Fast forward a few hundred years and you can't escape the idea. In an era of financial instability, students learn the principles of microeconomics, desperately hoping to gain some modicum of control over an abstract and slippery fate. They toss around the jargon of supply and demand, sunk costs, public goods, and game theory as they graph neat curves and calculate deadweight loss. 

Arguably for my discussion participant and for many others, the market has taken on some of the role of the divine. It is seen as an objective force, the cosmic balancing agent, and, intriguingly, an arbiter of justice. Note how trade has supplanted outright warfare on the world stage: where once we shot a man in the heart, now we're civilized and resort to picking his pockets. 

And of course we need a priesthood to act as intermediaries between our lives experience and this ultimate reality. In spite of all our neat equations, the Market is a nebulous being and its demands and judgments are difficult to interpret and hard to predict. Enter the economist, who knowingly looks on and provides financial guidance in the form of prophetic words about GDP growth percentages.
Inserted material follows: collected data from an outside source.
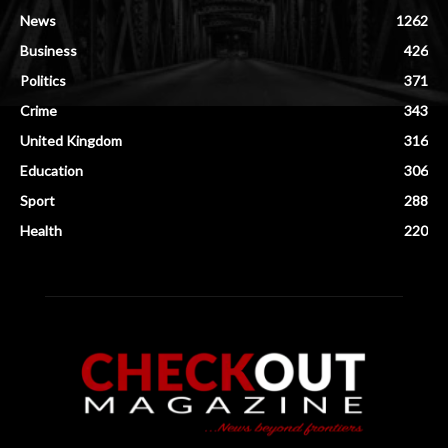
News
1262
Business
426
Politics
371
Crime
343
United Kingdom
316
Education
306
Sport
288
Health
220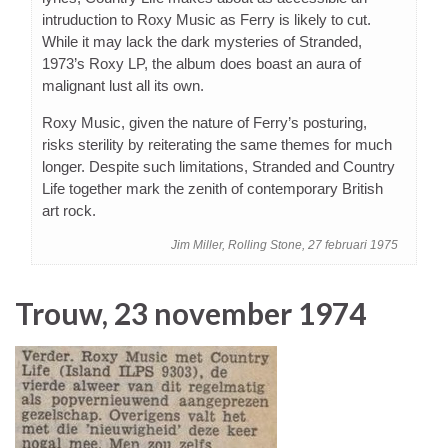
intruduction to Roxy Music as Ferry is likely to cut.
While it may lack the dark mysteries of Stranded,
1973’s Roxy LP, the album does boast an aura of
malignant lust all its own.
Roxy Music, given the nature of Ferry’s posturing,
risks sterility by reiterating the same themes for much
longer. Despite such limitations, Stranded and Country
Life together mark the zenith of contemporary British
art rock.
Jim Miller, Rolling Stone, 27 februari 1975
Trouw, 23 november 1974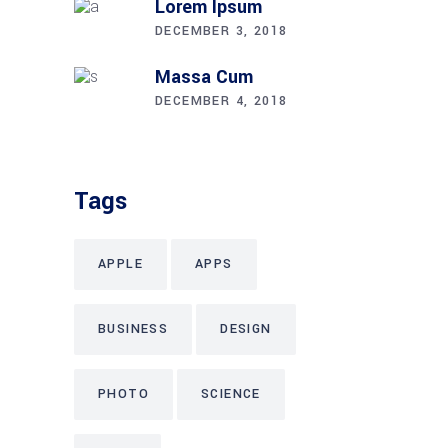
Lorem Ipsum
DECEMBER 3, 2018
Massa Cum
DECEMBER 4, 2018
Tags
APPLE
APPS
BUSINESS
DESIGN
PHOTO
SCIENCE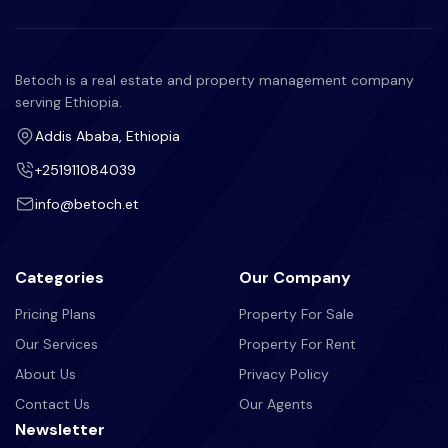
Betoch is a real estate and property management company
serving Ethiopia.
Addis Ababa, Ethiopia
+251911084039
info@betoch.et
Categories
Our Company
Pricing Plans
Property For Sale
Our Services
Property For Rent
About Us
Privacy Policy
Contact Us
Our Agents
Newsletter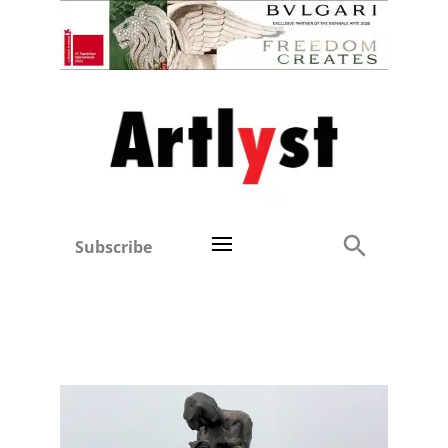
Subscribe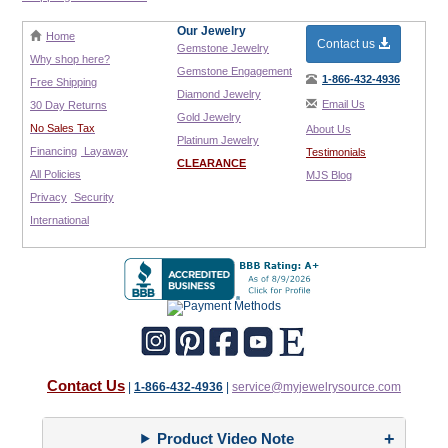
Our Jewelry
Home
Contact us
Gemstone Jewelry
Why shop here?
Gemstone Engagement
1-866-432-4936
Free Shipping
Diamond Jewelry
Email Us
30 Day Returns
Gold Jewelry
No Sales Tax
About Us
Platinum Jewelry
Financing
Layaway
Testimonials
CLEARANCE
All Policies
MJS Blog
Privacy
Security
International
Contact Us
|
1-866-432-4936
|
service@myjewelrysource.com
Product Video Note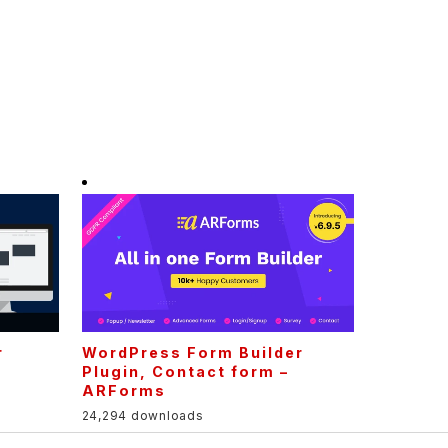
r
WordPress Form Builder
Plugin, Contact form –
ARForms
24,294 downloads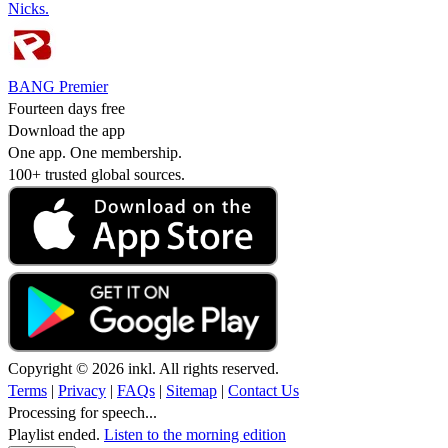
Nicks.
BANG Premier
Fourteen days free
Download the app
One app. One membership.
100+ trusted global sources.
Copyright © 2026 inkl. All rights reserved.
Terms
|
Privacy
|
FAQs
|
Sitemap
|
Contact Us
Processing for speech...
Playlist ended.
Listen to the morning edition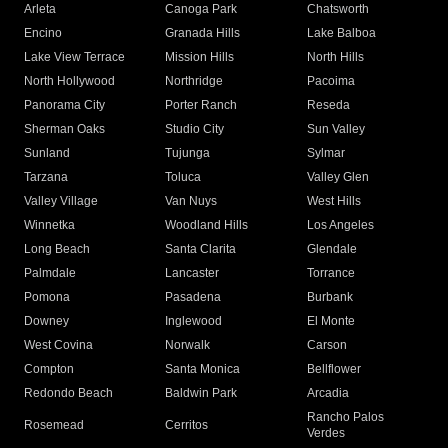
Arleta
Canoga Park
Chatsworth
Encino
Granada Hills
Lake Balboa
Lake View Terrace
Mission Hills
North Hills
North Hollywood
Northridge
Pacoima
Panorama City
Porter Ranch
Reseda
Sherman Oaks
Studio City
Sun Valley
Sunland
Tujunga
Sylmar
Tarzana
Toluca
Valley Glen
Valley Village
Van Nuys
West Hills
Winnetka
Woodland Hills
Los Angeles
Long Beach
Santa Clarita
Glendale
Palmdale
Lancaster
Torrance
Pomona
Pasadena
Burbank
Downey
Inglewood
El Monte
West Covina
Norwalk
Carson
Compton
Santa Monica
Bellflower
Redondo Beach
Baldwin Park
Arcadia
Rancho Palos
Rosemead
Cerritos
Verdes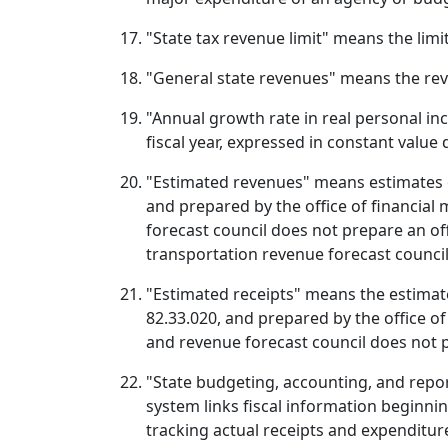
"State tax revenue limit" means the lim
"General state revenues" means the reven
"Annual growth rate in real personal i
fiscal year, expressed in constant value
"Estimated revenues" means estimates o
and prepared by the office of financia
forecast council does not prepare an off
transportation revenue forecast council
"Estimated receipts" means the estimat
82.33.020, and prepared by the office o
and revenue forecast council does not pr
"State budgeting, accounting, and repo
system links fiscal information beginn
tracking actual receipts and expenditur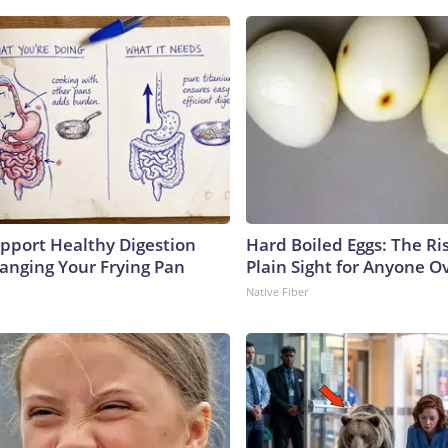
pport Healthy Digestion
Hard Boiled Eggs: The Ri
hanging Your Frying Pan
Plain Sight for Anyone O
Native Fiber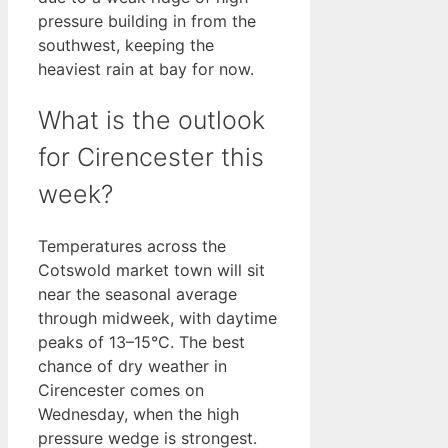
pressure building in from the
southwest, keeping the
heaviest rain at bay for now.
What is the outlook
for Cirencester this
week?
Temperatures across the
Cotswold market town will sit
near the seasonal average
through midweek, with daytime
peaks of 13–15°C. The best
chance of dry weather in
Cirencester comes on
Wednesday, when the high
pressure wedge is strongest.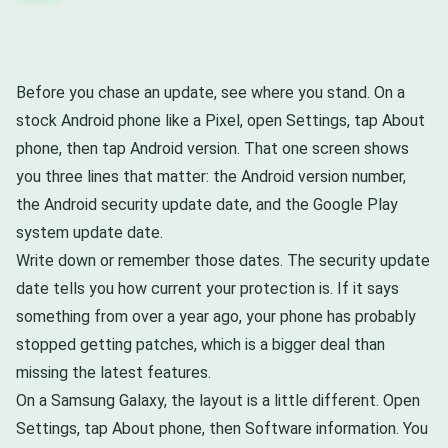
Before you chase an update, see where you stand. On a
stock Android phone like a Pixel, open Settings, tap About
phone, then tap Android version. That one screen shows
you three lines that matter: the Android version number,
the Android security update date, and the Google Play
system update date.
Write down or remember those dates. The security update
date tells you how current your protection is. If it says
something from over a year ago, your phone has probably
stopped getting patches, which is a bigger deal than
missing the latest features.
On a Samsung Galaxy, the layout is a little different. Open
Settings, tap About phone, then Software information. You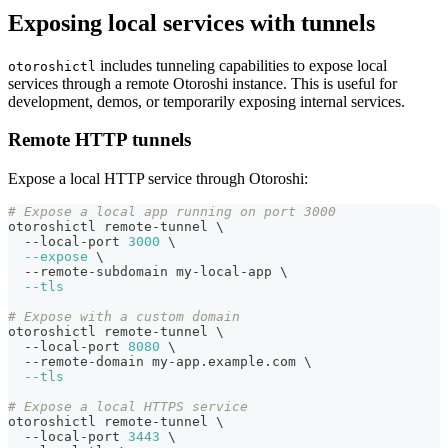
Exposing local services with tunnels
includes tunneling capabilities to expose local
otoroshictl
services through a remote Otoroshi instance. This is useful for
development, demos, or temporarily exposing internal services.
Remote HTTP tunnels
Expose a local HTTP service through Otoroshi:
# Expose a local app running on port 3000
otoroshictl remote-tunnel 
\
  --local-port 
3000
\
--expose
\
  --remote-subdomain my-local-app 
\
--tls
# Expose with a custom domain
otoroshictl remote-tunnel 
\
  --local-port 
8080
\
  --remote-domain my-app.example.com 
\
--tls
# Expose a local HTTPS service
otoroshictl remote-tunnel 
\
  --local-port 
3443
\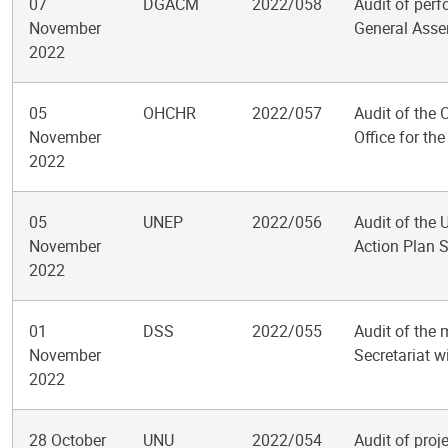
07
DGACM
2022/058
Audit of perf
November
General Ass
2022
05
OHCHR
2022/057
Audit of the
November
Office for the
2022
05
UNEP
2022/056
Audit of the
November
Action Plan S
2022
01
DSS
2022/055
Audit of the 
November
Secretariat w
2022
28 October
UNU
2022/054
Audit of pro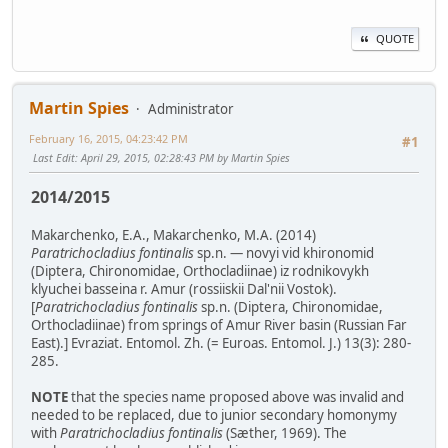
QUOTE
Martin Spies
Administrator
February 16, 2015, 04:23:42 PM
#1
Last Edit
: April 29, 2015, 02:28:43 PM by Martin Spies
2014/2015
Makarchenko, E.A., Makarchenko, M.A. (2014)
Paratrichocladius fontinalis
sp.n. — novyi vid khironomid
(Diptera, Chironomidae, Orthocladiinae) iz rodnikovykh
klyuchei basseina r. Amur (rossiiskii Dal'nii Vostok).
[
Paratrichocladius fontinalis
sp.n. (Diptera, Chironomidae,
Orthocladiinae) from springs of Amur River basin (Russian Far
East).] Evraziat. Entomol. Zh. (= Euroas. Entomol. J.) 13(3): 280-
285.
NOTE
that the species name proposed above was invalid and
needed to be replaced, due to junior secondary homonymy
with
Paratrichocladius fontinalis
(Sæther, 1969). The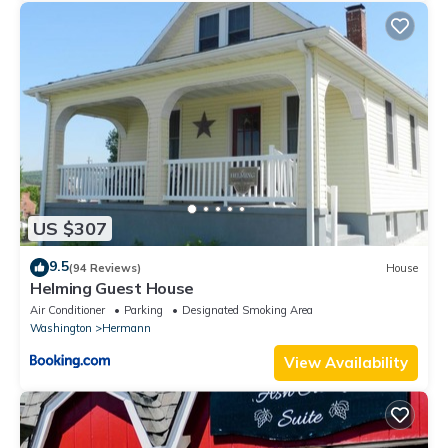
US $307
9.5
(94 Reviews)
House
Helming Guest House
Air Conditioner
Parking
Designated Smoking Area
Washington
Hermann
View Availability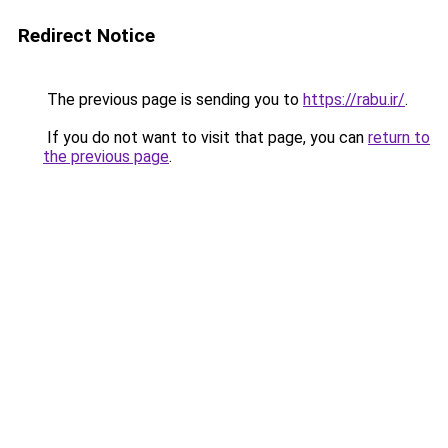
Redirect Notice
The previous page is sending you to
https://rabu.ir/
.
If you do not want to visit that page, you can
return to
the previous page
.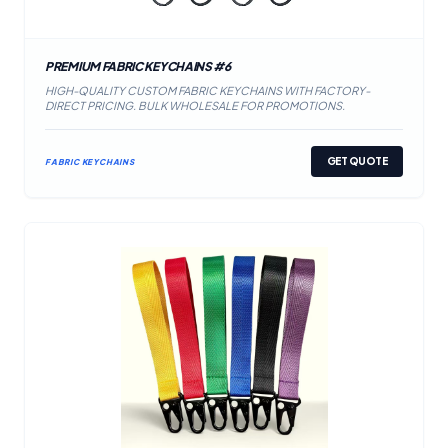
PREMIUM FABRIC KEYCHAINS #6
HIGH-QUALITY CUSTOM FABRIC KEYCHAINS WITH FACTORY-
DIRECT PRICING. BULK WHOLESALE FOR PROMOTIONS.
GET QUOTE
FABRIC KEYCHAINS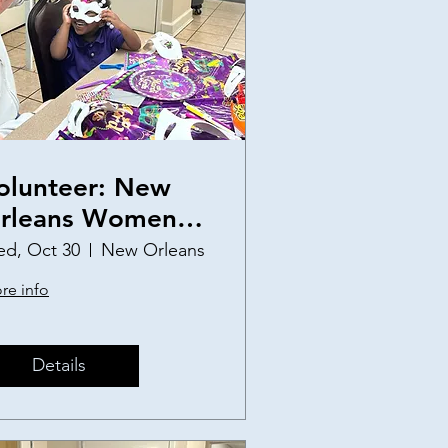
olunteer: New
rleans Women
nd Children's
d, Oct 30
New Orleans
helter Birthday
re info
arty
Details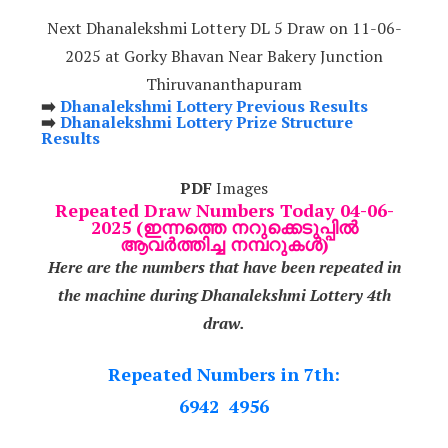
Next Dhanalekshmi Lottery DL 5 Draw on 11-06-
2025 at Gorky Bhavan Near Bakery Junction
Thiruvananthapuram
➡️
Dhanalekshmi Lottery Previous Results
➡️
Dhanalekshmi Lottery Prize Structure
Results
PDF
Images
Repeated Draw Numbers Today 04-06-
2025 (ഇന്നത്തെ നറുക്കെടുപ്പിൽ
ആവർത്തിച്ച നമ്പറുകൾ)
Here are the numbers that have been repeated in
the machine during Dhanalekshmi Lottery 4th
draw.
Repeated Numbers in 7th:
6942 4956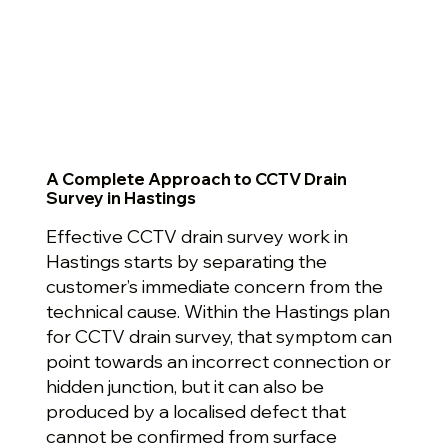
A Complete Approach to CCTV Drain
Survey in Hastings
Effective CCTV drain survey work in
Hastings starts by separating the
customer’s immediate concern from the
technical cause. Within the Hastings plan
for CCTV drain survey, that symptom can
point towards an incorrect connection or
hidden junction, but it can also be
produced by a localised defect that
cannot be confirmed from surface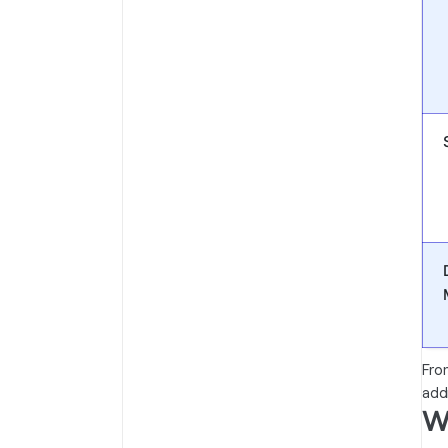
Fro
add
W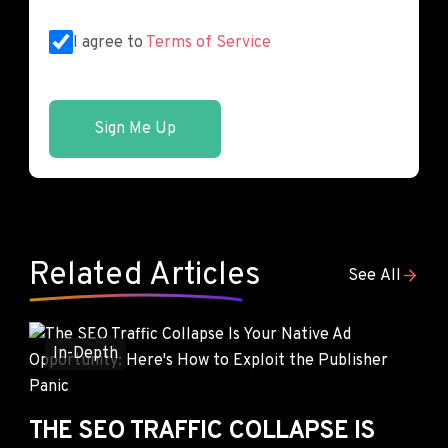
I agree to
Terms of Service
Sign Me Up
Related Articles
See All
In-Depth
THE SEO TRAFFIC COLLAPSE IS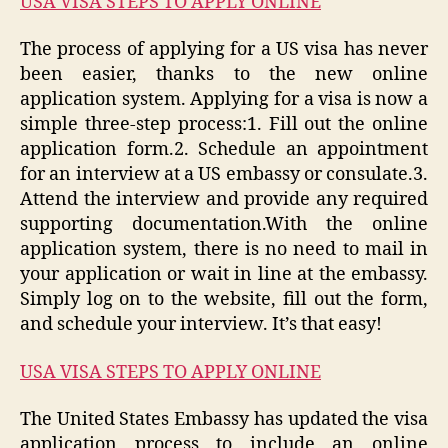
USA VISA STEPS TO APPLY ONLINE
The process of applying for a US visa has never
been easier, thanks to the new online
application system. Applying for a visa is now a
simple three-step process:1. Fill out the online
application form.2. Schedule an appointment
for an interview at a US embassy or consulate.3.
Attend the interview and provide any required
supporting documentation.With the online
application system, there is no need to mail in
your application or wait in line at the embassy.
Simply log on to the website, fill out the form,
and schedule your interview. It’s that easy!
USA VISA STEPS TO APPLY ONLINE
The United States Embassy has updated the visa
application process to include an online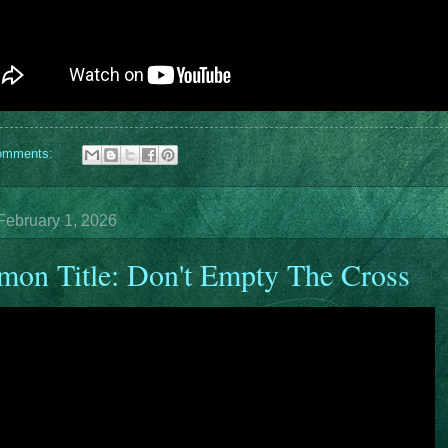
omments:
February 1, 2026
mon Title: Don't Empty The Cross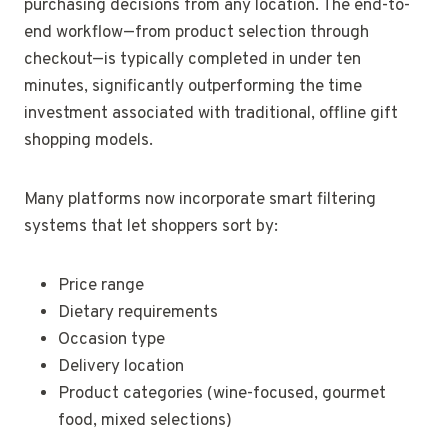
purchasing decisions from any location. The end-to-
end workflow—from product selection through
checkout—is typically completed in under ten
minutes, significantly outperforming the time
investment associated with traditional, offline gift
shopping models.
Many platforms now incorporate smart filtering
systems that let shoppers sort by:
Price range
Dietary requirements
Occasion type
Delivery location
Product categories (wine-focused, gourmet
food, mixed selections)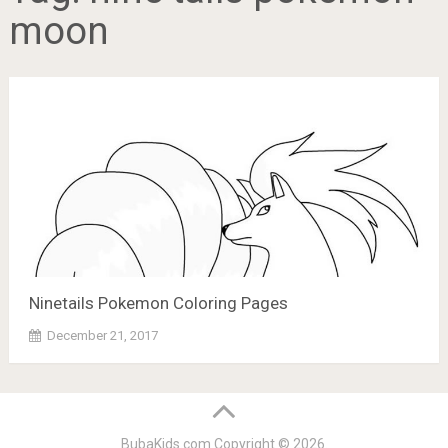
moon
Ninetails Pokemon Coloring Pages
December 21, 2017
BubaKids.com
Copyright © 2026.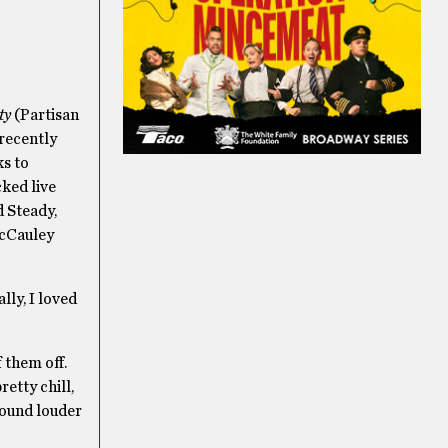
ty
(Partisan
recently
ks to
cked live
d Steady,
McCauley
lly, I loved
 them off.
retty chill,
 sound louder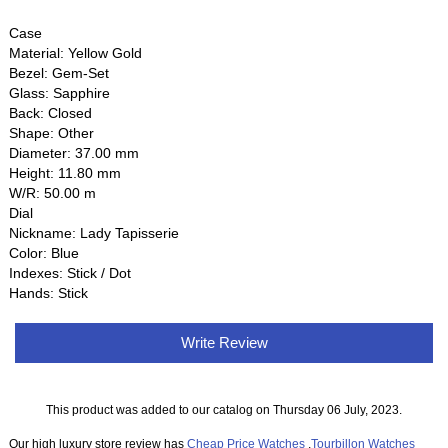
Case
Material: Yellow Gold
Bezel: Gem-Set
Glass: Sapphire
Back: Closed
Shape: Other
Diameter: 37.00 mm
Height: 11.80 mm
W/R: 50.00 m
Dial
Nickname: Lady Tapisserie
Color: Blue
Indexes: Stick / Dot
Hands: Stick
Write Review
This product was added to our catalog on Thursday 06 July, 2023.
Our high luxury store review has
Cheap Price Watches
,
Tourbillon Watches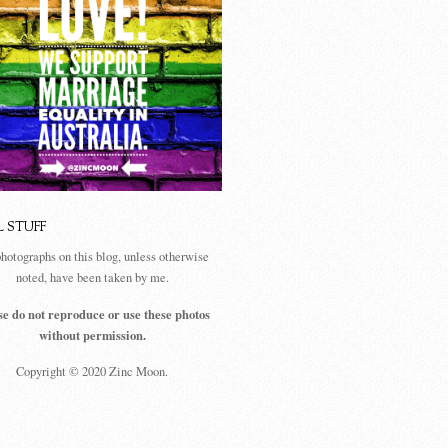
L STUFF
photographs on this blog, unless otherwise
noted, have been taken by me.
se do not reproduce or use these photos
without permission.
Copyright © 2020 Zinc Moon.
Where does that leave us? We are subjected to an impersonal, amoral, external will that determines everything from our education to our employment to our housing to our marriage prospects. We are told that our new ideals are to be efficiency, which unites with the old Protestant work ethic to produce a generation of hamsters forever running in their wheels and getting nowhere fast. But ah! We are to be consoled: the economy is growing. 

Someone like Wendell Berry runs perpendicular to the cult of economy, offering us a glimpse of an alternative. The center of Berry's world, the organizing principle toward which human efforts are directed, is the local community, to be understood as both the people and the land on and off of which they live. In this world, the money does not lead--it follows the concerted, directed efforts of the people and is a contributor to but not the sole arbiter of their flourishing.

In a recent article for The Nation about massive layoffs among journalists, Dale Maharidge states, "...The shift is deeper and more systemic. Like the story of Willy Loman [in Death of a Salesmen], cast aside in his creeping middle age, the tale of today's discarded journalists is, at its core, a parable of the way our economy, our whole American way of being, sucks people dry and throws them away as their cultural and economic currency wanes."

Does it really have to be this way? Berry casts himself in his poetry as "The Mad Farmer," whose romantic idealism leads him to throw himself, alone and small, against the giants of modern society. But surely, if he is alone in his fight, he is not alone in his desire. We may not believe it, we may hide behind pragmatism and cynicism, but I believe that we still carry a small seed of hope for something better, something that honors what is best and brightest about the human social life and does not treat individual lives as so much usable energy to be expended and cast aside at will. The mad farmer is the voice in the wilderness, drawing us out of our organized temples of finance and telling us that there is another way. It's up to us whether we will take heed and listen.